# Available records
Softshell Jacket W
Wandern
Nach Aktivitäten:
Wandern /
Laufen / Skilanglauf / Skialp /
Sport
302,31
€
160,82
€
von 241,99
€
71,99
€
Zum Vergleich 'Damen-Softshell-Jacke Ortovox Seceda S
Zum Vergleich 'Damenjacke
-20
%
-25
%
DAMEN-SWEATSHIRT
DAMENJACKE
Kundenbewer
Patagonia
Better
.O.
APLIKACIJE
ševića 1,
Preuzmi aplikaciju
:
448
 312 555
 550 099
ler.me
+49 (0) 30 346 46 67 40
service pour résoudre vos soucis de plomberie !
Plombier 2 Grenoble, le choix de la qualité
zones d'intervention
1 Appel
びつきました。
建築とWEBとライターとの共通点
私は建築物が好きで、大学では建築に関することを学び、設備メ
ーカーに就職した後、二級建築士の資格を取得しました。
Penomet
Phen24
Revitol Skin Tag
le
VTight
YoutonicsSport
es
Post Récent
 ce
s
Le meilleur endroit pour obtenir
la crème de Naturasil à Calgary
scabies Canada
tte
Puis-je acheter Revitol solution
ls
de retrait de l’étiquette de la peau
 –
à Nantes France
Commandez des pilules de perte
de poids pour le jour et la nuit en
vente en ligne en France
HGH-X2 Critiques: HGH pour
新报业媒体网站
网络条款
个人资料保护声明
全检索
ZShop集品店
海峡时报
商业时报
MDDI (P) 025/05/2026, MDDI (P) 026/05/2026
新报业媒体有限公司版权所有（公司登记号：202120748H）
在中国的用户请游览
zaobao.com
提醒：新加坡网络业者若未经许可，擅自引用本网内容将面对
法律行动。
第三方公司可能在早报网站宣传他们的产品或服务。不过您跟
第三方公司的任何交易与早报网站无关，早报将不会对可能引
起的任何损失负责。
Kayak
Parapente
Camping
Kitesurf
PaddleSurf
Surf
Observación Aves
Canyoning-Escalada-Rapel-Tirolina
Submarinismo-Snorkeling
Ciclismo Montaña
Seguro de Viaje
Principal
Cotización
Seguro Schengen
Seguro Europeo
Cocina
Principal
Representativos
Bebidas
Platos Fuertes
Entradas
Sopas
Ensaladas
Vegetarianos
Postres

# What is being asked
A single number is the reply: the count of lines in the entries above that have the word "Softshell".

# Result of the exercise
2